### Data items
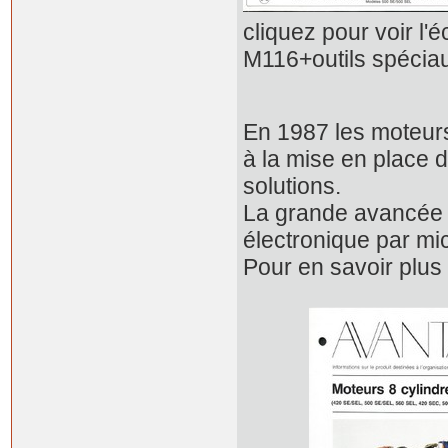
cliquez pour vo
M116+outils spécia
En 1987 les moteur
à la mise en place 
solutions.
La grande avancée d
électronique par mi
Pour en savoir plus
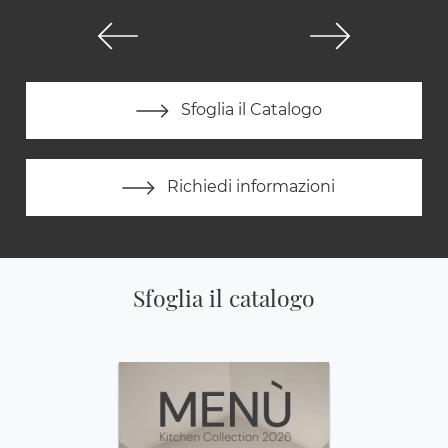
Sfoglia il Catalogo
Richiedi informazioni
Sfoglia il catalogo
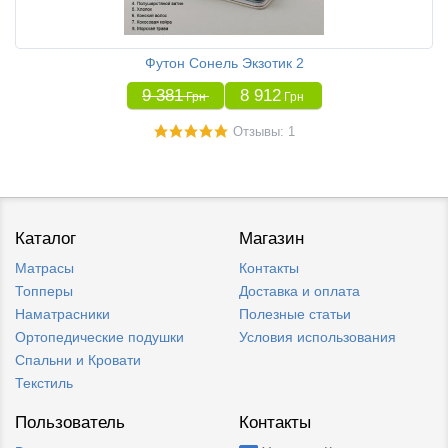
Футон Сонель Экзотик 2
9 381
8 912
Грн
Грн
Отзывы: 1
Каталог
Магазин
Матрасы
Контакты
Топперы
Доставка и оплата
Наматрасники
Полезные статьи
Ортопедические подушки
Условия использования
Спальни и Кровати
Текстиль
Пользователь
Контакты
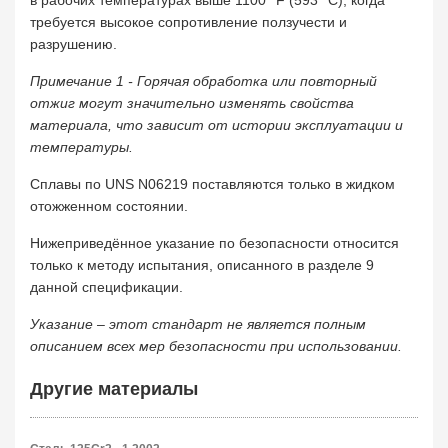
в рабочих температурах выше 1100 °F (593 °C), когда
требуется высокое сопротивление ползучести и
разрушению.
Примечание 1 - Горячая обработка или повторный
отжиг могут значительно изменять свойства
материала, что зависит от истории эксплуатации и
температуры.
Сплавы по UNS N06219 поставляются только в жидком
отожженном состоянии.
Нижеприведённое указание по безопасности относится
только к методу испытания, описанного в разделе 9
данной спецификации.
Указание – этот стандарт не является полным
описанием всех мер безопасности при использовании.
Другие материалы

--

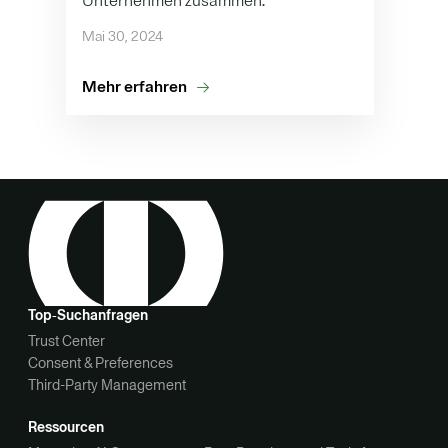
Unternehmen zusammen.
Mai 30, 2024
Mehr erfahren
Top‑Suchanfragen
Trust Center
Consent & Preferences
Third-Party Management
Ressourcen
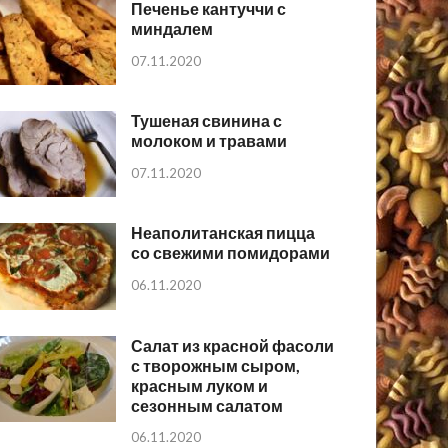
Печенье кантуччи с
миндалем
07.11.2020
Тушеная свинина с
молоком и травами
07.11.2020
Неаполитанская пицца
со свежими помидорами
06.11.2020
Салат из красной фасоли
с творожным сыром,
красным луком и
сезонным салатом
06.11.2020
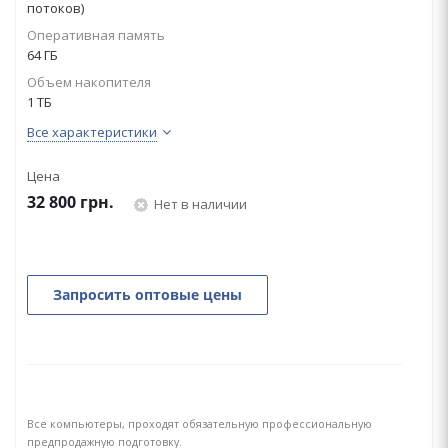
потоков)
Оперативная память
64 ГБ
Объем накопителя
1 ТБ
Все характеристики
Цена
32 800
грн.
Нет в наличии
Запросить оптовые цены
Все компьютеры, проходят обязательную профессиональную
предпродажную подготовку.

--

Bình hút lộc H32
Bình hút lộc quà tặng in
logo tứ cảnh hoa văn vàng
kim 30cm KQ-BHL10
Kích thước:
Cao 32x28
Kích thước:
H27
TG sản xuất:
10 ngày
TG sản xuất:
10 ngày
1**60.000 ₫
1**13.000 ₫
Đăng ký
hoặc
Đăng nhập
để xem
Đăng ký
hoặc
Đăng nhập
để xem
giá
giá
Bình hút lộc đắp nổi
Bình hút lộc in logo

### WORK REQUIRED
From the records above, pull every line that has the string "Bình" and copy it.

### OUTPUT
Bình hút lộc H32
Bình hút lộc quà tặng in
Bình hút lộc đắp nổi
Bình hút lộc in logo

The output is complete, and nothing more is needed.